Nel 2023 la spesa pensionistica ha raggiunto i 317 miliardi e nel 2024 supererà i 340 miliardi. Il rapporto tra spesa pensionistica e Pil alla fine del 2024 arriverà al 16% (0,8 punti percentuali sopra il dato del 2018) e rimarrà stabile fino al 2029; nel 2030 il rapporto riprenderà ad aumentare fino a raggiungere il 17% nel 2042.
Secondo il Rapporto annuale del Centro Studi Itinerari Previdenziali presentato a gennaio 2023, il miglioramento ottenuto nel 2021 nel rapporto tra lavoratori attivi e pensionati può essere minato dal numero crescente di pensionati, l’aumento dell’inflazione e la diminuzione di nascite.
Aumentano i pensionati ma diminuiscono i lavoratori in Italia
I nati nel periodo del Baby Boom, tra il 1946 e il 1964, sono oltre 14 milioni e oggi hanno un’età tra i 59 e i 77 anni. Sommando questi 14 milioni ai nati tra il 1964 e il 1978, pari a 12,3 milioni, si ottiene una cifra che equivale a metà della popolazione italiana. Ciò significa che nei prossimi 22-25 anni si pensioneranno all’incirca 8 milioni di lavoratori, pari a circa 364 mila persone ogni anno, ovvero mille al giorno. Questo senza un apporto altrettanto ingente di lavoratori attivi.

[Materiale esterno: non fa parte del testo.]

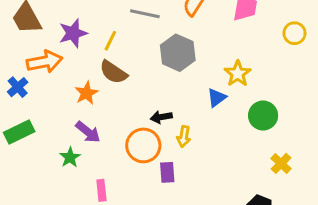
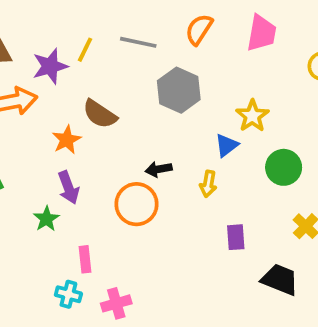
yellow line: (110, 41) -> (85, 50), moved
purple arrow: (88, 132) -> (68, 188), turned 30
yellow arrow: (184, 136) -> (208, 184), moved
purple rectangle: (167, 172) -> (236, 237), moved

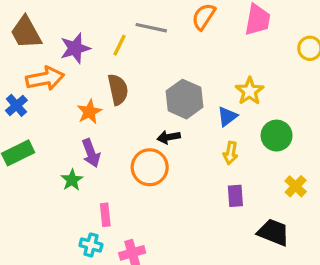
yellow line: (85, 50) -> (120, 45), moved
gray hexagon: (179, 90) -> (185, 99), moved
brown semicircle: (100, 114) -> (118, 90), turned -136
yellow arrow: (208, 184) -> (231, 153), moved

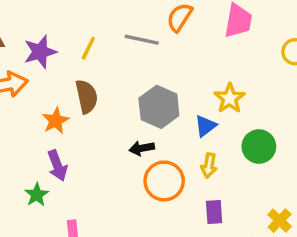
gray line: (151, 28) -> (142, 40), moved
orange circle: (150, 167) -> (164, 181), moved
yellow cross: (296, 186) -> (280, 221), moved

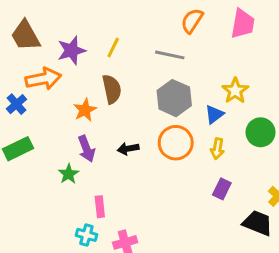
gray line: (142, 40) -> (170, 55), moved
black arrow: (142, 148) -> (128, 149), moved
orange circle: (164, 181) -> (176, 143), moved
purple rectangle: (214, 212) -> (222, 189), turned 30

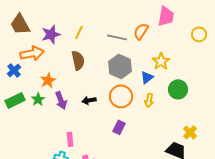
orange semicircle: (192, 21) -> (141, 31), moved
orange star: (85, 110) -> (48, 80), moved
green star: (69, 174) -> (38, 99), moved
purple rectangle: (222, 189) -> (119, 127), moved

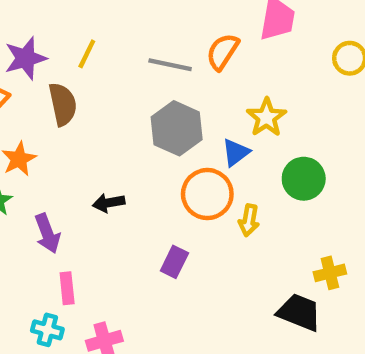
brown semicircle: (78, 60) -> (63, 104), moved
orange circle: (121, 96) -> (207, 194), moved
purple arrow: (61, 100) -> (47, 233), moved
yellow arrow: (149, 100) -> (249, 220), moved
yellow cross: (190, 132) -> (330, 273), turned 32

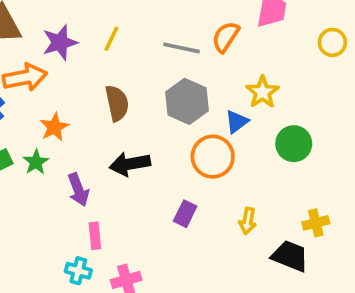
brown semicircle: (63, 104) -> (117, 103), moved
black arrow: (109, 203) -> (130, 164), size x1.5
yellow arrow: (249, 220) -> (248, 221), moved

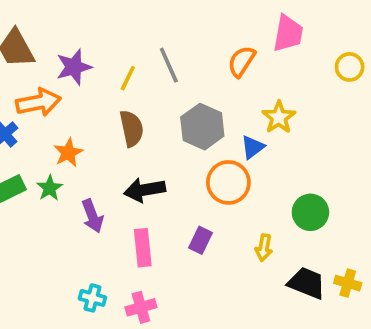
yellow line: (111, 39) -> (128, 78), moved
gray line: (181, 48) -> (169, 65), moved, turned 54
green circle: (294, 144) -> (310, 212), moved
yellow cross: (316, 223) -> (348, 283), moved, turned 30
pink rectangle: (95, 236) -> (143, 248), moved, size x1.4

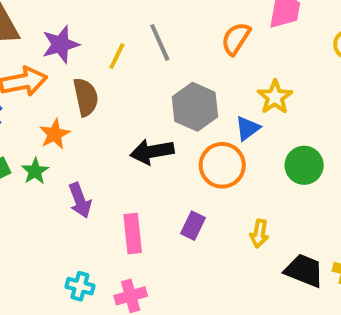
brown semicircle: (132, 128) -> (86, 97), moved
black arrow: (145, 190) -> (152, 152), moved
green circle: (310, 212) -> (304, 165), moved

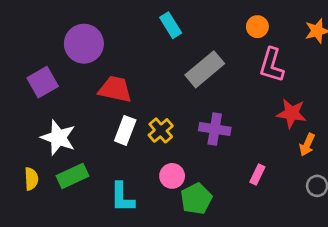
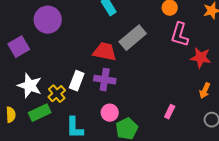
red trapezoid: (115, 89) -> (105, 52), moved
red star: (292, 113) -> (201, 58), moved
purple cross: (215, 129) -> (105, 80), moved
yellow cross: (161, 130) -> (57, 94), moved

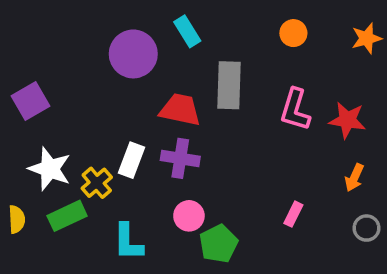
purple circle: (48, 20) -> (133, 54), moved
pink L-shape: (180, 35) -> (295, 110), moved
gray rectangle: (133, 38) -> (229, 85), turned -48

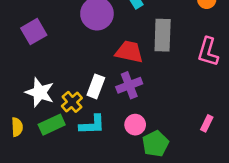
purple square: (31, 101) -> (34, 32), moved
purple cross: (180, 158) -> (129, 85), turned -30
cyan L-shape: (128, 242) -> (92, 125), moved, turned -92

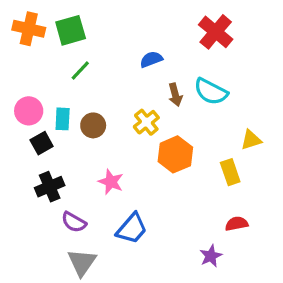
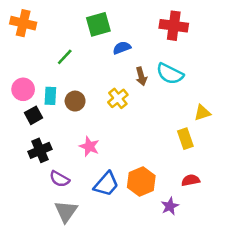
green square: (71, 30) -> (98, 24), moved
red cross: (216, 32) -> (174, 26), turned -32
orange hexagon: (175, 154) -> (141, 182), moved

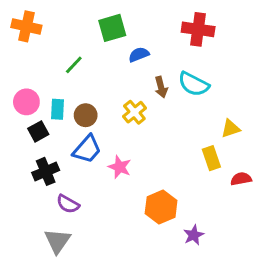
pink star: (89, 146) -> (120, 167), moved
red semicircle: (191, 180) -> (241, 179), moved
blue trapezoid: (106, 184) -> (87, 149), moved
gray triangle: (66, 211) -> (57, 241), moved

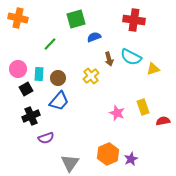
yellow triangle: (231, 129) -> (153, 69), moved
pink star: (120, 167) -> (117, 113), moved
purple semicircle: (68, 204) -> (46, 138), turned -49
orange hexagon: (161, 207) -> (108, 154), moved
gray triangle: (57, 241) -> (70, 163), moved

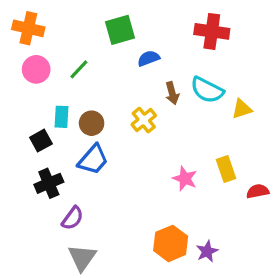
pink circle: (18, 69) -> (36, 69), moved
purple semicircle: (46, 138) -> (73, 218), turned -35
gray triangle: (70, 163) -> (82, 258), moved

I prepensionamenti pesano sulla tenuta del sistema italiano
Secondo i dati del decimo Rapporto annuale del Centro Studi Itinerari Previdenziali, presentati a gennaio 2023, sebbene il rapporto tra lavoratori attivi e pensionati sia migliorato nel 2021, per garantire questo equilibrio sarebbe necessario ridurre le numerose forme di anticipo pensionistico a favore di una revisione duratura del sistema.
L’aumento di spesa dovuto al crescente numero di pensionamenti supera di gran lunga il contenimento dei costi frutto del passaggio dal sistema retributivo a quello contributivo, anche perché ci sono ancora molti pensionamenti con il sistema misto.
Effetti dell’applicazione generalizzata del sistema contributivo nel 2045
A partire dal 2045 il rapporto tra spesa pensionistica e Pil tornerà a diminuire rapidamente portandosi al 16% nel 2050 e al 14% nel 2070.
«La rapida riduzione nell’ultima fase del periodo di previsione - si legge nella Nadef (nota di aggiornamento al DEF) - è determinata dall’applicazione generalizzata del calcolo contributivo che si accompagna all’inversione di tendenza del rapporto fra numero di pensioni e numero di occupati. Tale andamento risente sia della progressiva uscita delle generazioni del baby boom sia degli effetti dell’adeguamento automatico dei requisiti minimi di pensionamento in funzione della speranza di vita».